[[ MATERIAL FOR THIS TASK, beginning ]]

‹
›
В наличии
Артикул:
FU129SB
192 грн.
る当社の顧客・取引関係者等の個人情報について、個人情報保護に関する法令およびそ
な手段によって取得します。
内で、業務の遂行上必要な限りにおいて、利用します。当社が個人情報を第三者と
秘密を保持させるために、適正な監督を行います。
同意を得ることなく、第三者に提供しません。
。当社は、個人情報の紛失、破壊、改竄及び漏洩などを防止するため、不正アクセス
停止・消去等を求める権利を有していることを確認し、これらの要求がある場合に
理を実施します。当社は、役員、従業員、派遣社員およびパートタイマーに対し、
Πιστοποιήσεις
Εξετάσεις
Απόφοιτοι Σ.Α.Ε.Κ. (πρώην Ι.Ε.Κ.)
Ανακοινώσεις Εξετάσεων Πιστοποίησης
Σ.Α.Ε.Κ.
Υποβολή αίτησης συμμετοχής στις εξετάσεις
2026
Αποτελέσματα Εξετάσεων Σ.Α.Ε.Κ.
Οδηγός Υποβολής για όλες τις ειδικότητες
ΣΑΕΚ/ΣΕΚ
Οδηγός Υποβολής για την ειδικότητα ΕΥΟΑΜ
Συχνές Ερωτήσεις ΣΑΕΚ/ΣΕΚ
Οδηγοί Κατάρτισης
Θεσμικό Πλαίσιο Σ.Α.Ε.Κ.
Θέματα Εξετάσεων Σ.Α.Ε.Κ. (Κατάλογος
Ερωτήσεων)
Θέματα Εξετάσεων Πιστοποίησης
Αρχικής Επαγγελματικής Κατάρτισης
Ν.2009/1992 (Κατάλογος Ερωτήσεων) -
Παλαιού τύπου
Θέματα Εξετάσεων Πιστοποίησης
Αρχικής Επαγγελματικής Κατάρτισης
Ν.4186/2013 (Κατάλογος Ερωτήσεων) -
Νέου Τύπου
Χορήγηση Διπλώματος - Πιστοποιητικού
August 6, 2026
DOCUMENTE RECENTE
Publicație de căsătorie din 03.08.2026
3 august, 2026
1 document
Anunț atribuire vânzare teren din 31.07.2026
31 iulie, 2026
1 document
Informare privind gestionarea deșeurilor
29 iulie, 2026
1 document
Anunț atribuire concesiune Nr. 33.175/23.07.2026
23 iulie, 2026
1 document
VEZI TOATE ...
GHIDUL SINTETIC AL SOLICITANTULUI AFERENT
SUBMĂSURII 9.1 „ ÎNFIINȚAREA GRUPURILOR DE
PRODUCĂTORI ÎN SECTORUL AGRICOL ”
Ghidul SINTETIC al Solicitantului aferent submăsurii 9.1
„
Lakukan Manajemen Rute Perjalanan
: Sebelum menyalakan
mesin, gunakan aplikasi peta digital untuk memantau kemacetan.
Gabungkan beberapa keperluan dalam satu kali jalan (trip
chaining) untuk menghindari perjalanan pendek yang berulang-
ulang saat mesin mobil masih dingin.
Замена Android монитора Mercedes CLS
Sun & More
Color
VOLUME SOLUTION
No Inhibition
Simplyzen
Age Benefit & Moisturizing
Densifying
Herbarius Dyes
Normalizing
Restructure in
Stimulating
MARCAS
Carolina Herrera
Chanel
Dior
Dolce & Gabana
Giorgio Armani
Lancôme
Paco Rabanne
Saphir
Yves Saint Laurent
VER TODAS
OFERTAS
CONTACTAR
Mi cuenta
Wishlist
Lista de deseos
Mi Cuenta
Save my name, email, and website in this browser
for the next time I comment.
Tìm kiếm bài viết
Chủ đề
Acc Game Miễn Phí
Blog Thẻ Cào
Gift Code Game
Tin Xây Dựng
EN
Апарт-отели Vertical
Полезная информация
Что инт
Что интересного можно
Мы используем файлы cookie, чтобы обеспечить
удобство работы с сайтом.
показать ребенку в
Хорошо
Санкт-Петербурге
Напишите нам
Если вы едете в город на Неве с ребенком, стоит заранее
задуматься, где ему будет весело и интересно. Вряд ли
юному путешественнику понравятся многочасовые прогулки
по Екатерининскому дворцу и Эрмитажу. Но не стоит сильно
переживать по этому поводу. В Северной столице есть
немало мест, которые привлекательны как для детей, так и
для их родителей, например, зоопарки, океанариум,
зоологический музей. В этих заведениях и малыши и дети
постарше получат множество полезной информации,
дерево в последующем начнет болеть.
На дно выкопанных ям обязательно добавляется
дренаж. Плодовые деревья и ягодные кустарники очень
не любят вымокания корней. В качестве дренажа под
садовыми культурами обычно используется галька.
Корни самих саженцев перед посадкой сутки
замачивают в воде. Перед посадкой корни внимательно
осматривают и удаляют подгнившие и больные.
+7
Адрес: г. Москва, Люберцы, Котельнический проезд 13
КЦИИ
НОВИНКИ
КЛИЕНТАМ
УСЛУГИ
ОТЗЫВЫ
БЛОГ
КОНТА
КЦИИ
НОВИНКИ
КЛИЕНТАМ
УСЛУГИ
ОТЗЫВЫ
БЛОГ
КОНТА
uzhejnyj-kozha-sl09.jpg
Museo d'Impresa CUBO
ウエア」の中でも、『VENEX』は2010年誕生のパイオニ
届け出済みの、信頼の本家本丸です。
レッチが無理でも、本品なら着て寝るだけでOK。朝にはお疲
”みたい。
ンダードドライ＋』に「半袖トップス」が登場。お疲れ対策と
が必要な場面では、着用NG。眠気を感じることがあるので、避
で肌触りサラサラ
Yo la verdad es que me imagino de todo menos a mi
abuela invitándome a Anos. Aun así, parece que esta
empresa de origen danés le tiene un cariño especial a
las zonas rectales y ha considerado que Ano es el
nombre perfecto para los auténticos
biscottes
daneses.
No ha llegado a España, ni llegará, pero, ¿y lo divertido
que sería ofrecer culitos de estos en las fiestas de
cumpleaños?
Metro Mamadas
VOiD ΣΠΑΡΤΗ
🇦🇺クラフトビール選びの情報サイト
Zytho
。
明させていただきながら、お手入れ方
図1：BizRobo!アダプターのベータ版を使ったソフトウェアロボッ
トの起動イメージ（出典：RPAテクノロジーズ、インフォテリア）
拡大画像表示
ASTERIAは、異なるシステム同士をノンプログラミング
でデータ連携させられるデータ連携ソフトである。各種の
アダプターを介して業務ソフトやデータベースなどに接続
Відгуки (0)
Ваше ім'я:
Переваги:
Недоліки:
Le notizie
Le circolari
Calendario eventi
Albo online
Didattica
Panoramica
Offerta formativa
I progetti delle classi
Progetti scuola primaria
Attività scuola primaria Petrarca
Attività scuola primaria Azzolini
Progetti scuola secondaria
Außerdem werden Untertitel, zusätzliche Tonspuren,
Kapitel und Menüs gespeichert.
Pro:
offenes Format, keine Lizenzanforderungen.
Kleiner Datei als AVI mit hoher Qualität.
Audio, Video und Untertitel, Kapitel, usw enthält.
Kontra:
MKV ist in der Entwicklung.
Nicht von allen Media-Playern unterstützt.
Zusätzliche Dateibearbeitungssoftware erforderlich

[[ MATERIAL FOR THIS TASK, end ]]

▶ _EXERCISE BRIEF_
Would you print all of the entries exactly as they stand?

▶ _SOLUTION TO THIS EXERCISE_
‹
›
В наличии
Артикул:
FU129SB
192 грн.
る当社の顧客・取引関係者等の個人情報について、個人情報保護に関する法令およびそ
な手段によって取得します。
内で、業務の遂行上必要な限りにおいて、利用します。当社が個人情報を第三者と
秘密を保持させるために、適正な監督を行います。
同意を得ることなく、第三者に提供しません。
。当社は、個人情報の紛失、破壊、改竄及び漏洩などを防止するため、不正アクセス
停止・消去等を求める権利を有していることを確認し、これらの要求がある場合に
理を実施します。当社は、役員、従業員、派遣社員およびパートタイマーに対し、
Πιστοποιήσεις
Εξετάσεις
Απόφοιτοι Σ.Α.Ε.Κ. (πρώην Ι.Ε.Κ.)
Ανακοινώσεις Εξετάσεων Πιστοποίησης
Σ.Α.Ε.Κ.
Υποβολή αίτησης συμμετοχής στις εξετάσεις
2026
Αποτελέσματα Εξετάσεων Σ.Α.Ε.Κ.
Οδηγός Υποβολής για όλες τις ειδικότητες
ΣΑΕΚ/ΣΕΚ
Οδηγός Υποβολής για την ειδικότητα ΕΥΟΑΜ
Συχνές Ερωτήσεις ΣΑΕΚ/ΣΕΚ
Οδηγοί Κατάρτισης
Θεσμικό Πλαίσιο Σ.Α.Ε.Κ.
Θέματα Εξετάσεων Σ.Α.Ε.Κ. (Κατάλογος
Ερωτήσεων)
Θέματα Εξετάσεων Πιστοποίησης
Αρχικής Επαγγελματικής Κατάρτισης
Ν.2009/1992 (Κατάλογος Ερωτήσεων) -
Παλαιού τύπου
Θέματα Εξετάσεων Πιστοποίησης
Αρχικής Επαγγελματικής Κατάρτισης
Ν.4186/2013 (Κατάλογος Ερωτήσεων) -
Νέου Τύπου
Χορήγηση Διπλώματος - Πιστοποιητικού
August 6, 2026
DOCUMENTE RECENTE
Publicație de căsătorie din 03.08.2026
3 august, 2026
1 document
Anunț atribuire vânzare teren din 31.07.2026
31 iulie, 2026
1 document
Informare privind gestionarea deșeurilor
29 iulie, 2026
1 document
Anunț atribuire concesiune Nr. 33.175/23.07.2026
23 iulie, 2026
1 document
VEZI TOATE ...
GHIDUL SINTETIC AL SOLICITANTULUI AFERENT
SUBMĂSURII 9.1 „ ÎNFIINȚAREA GRUPURILOR DE
PRODUCĂTORI ÎN SECTORUL AGRICOL ”
Ghidul SINTETIC al Solicitantului aferent submăsurii 9.1
„
Lakukan Manajemen Rute Perjalanan
: Sebelum menyalakan
mesin, gunakan aplikasi peta digital untuk memantau kemacetan.
Gabungkan beberapa keperluan dalam satu kali jalan (trip
chaining) untuk menghindari perjalanan pendek yang berulang-
ulang saat mesin mobil masih dingin.
Замена Android монитора Mercedes CLS
Sun & More
Color
VOLUME SOLUTION
No Inhibition
Simplyzen
Age Benefit & Moisturizing
Densifying
Herbarius Dyes
Normalizing
Restructure in
Stimulating
MARCAS
Carolina Herrera
Chanel
Dior
Dolce & Gabana
Giorgio Armani
Lancôme
Paco Rabanne
Saphir
Yves Saint Laurent
VER TODAS
OFERTAS
CONTACTAR
Mi cuenta
Wishlist
Lista de deseos
Mi Cuenta
Save my name, email, and website in this browser
for the next time I comment.
Tìm kiếm bài viết
Chủ đề
Acc Game Miễn Phí
Blog Thẻ Cào
Gift Code Game
Tin Xây Dựng
EN
Апарт-отели Vertical
Полезная информация
Что инт
Что интересного можно
Мы используем файлы cookie, чтобы обеспечить
удобство работы с сайтом.
показать ребенку в
Хорошо
Санкт-Петербурге
Напишите нам
Если вы едете в город на Неве с ребенком, стоит заранее
задуматься, где ему будет весело и интересно. Вряд ли
юному путешественнику понравятся многочасовые прогулки
по Екатерининскому дворцу и Эрмитажу. Но не стоит сильно
переживать по этому поводу. В Северной столице есть
немало мест, которые привлекательны как для детей, так и
для их родителей, например, зоопарки, океанариум,
зоологический музей. В этих заведениях и малыши и дети
постарше получат множество полезной информации,
дерево в последующем начнет болеть.
На дно выкопанных ям обязательно добавляется
дренаж. Плодовые деревья и ягодные кустарники очень
не любят вымокания корней. В качестве дренажа под
садовыми культурами обычно используется галька.
Корни самих саженцев перед посадкой сутки
замачивают в воде. Перед посадкой корни внимательно
осматривают и удаляют подгнившие и больные.
+7
Адрес: г. Москва, Люберцы, Котельнический проезд 13
КЦИИ
НОВИНКИ
КЛИЕНТАМ
УСЛУГИ
ОТЗЫВЫ
БЛОГ
КОНТА
КЦИИ
НОВИНКИ
КЛИЕНТАМ
УСЛУГИ
ОТЗЫВЫ
БЛОГ
КОНТА
uzhejnyj-kozha-sl09.jpg
Museo d'Impresa CUBO
ウエア」の中でも、『VENEX』は2010年誕生のパイオニ
届け出済みの、信頼の本家本丸です。
レッチが無理でも、本品なら着て寝るだけでOK。朝にはお疲
”みたい。
ンダードドライ＋』に「半袖トップス」が登場。お疲れ対策と
が必要な場面では、着用NG。眠気を感じることがあるので、避
で肌触りサラサラ
Yo la verdad es que me imagino de todo menos a mi
abuela invitándome a Anos. Aun así, parece que esta
empresa de origen danés le tiene un cariño especial a
las zonas rectales y ha considerado que Ano es el
nombre perfecto para los auténticos
biscottes
daneses.
No ha llegado a España, ni llegará, pero, ¿y lo divertido
que sería ofrecer culitos de estos en las fiestas de
cumpleaños?
Metro Mamadas
VOiD ΣΠΑΡΤΗ
🇦🇺クラフトビール選びの情報サイト
Zytho
。
明させていただきながら、お手入れ方
図1：BizRobo!アダプターのベータ版を使ったソフトウェアロボッ
トの起動イメージ（出典：RPAテクノロジーズ、インフォテリア）
拡大画像表示
ASTERIAは、異なるシステム同士をノンプログラミング
でデータ連携させられるデータ連携ソフトである。各種の
アダプターを介して業務ソフトやデータベースなどに接続
Відгуки (0)
Ваше ім'я:
Переваги:
Недоліки:
Le notizie
Le circolari
Calendario eventi
Albo online
Didattica
Panoramica
Offerta formativa
I progetti delle classi
Progetti scuola primaria
Attività scuola primaria Petrarca
Attività scuola primaria Azzolini
Progetti scuola secondaria
Außerdem werden Untertitel, zusätzliche Tonspuren,
Kapitel und Menüs gespeichert.
Pro:
offenes Format, keine Lizenzanforderungen.
Kleiner Datei als AVI mit hoher Qualität.
Audio, Video und Untertitel, Kapitel, usw enthält.
Kontra:
MKV ist in der Entwicklung.
Nicht von allen Media-Playern unterstützt.
Zusätzliche Dateibearbeitungssoftware erforderlich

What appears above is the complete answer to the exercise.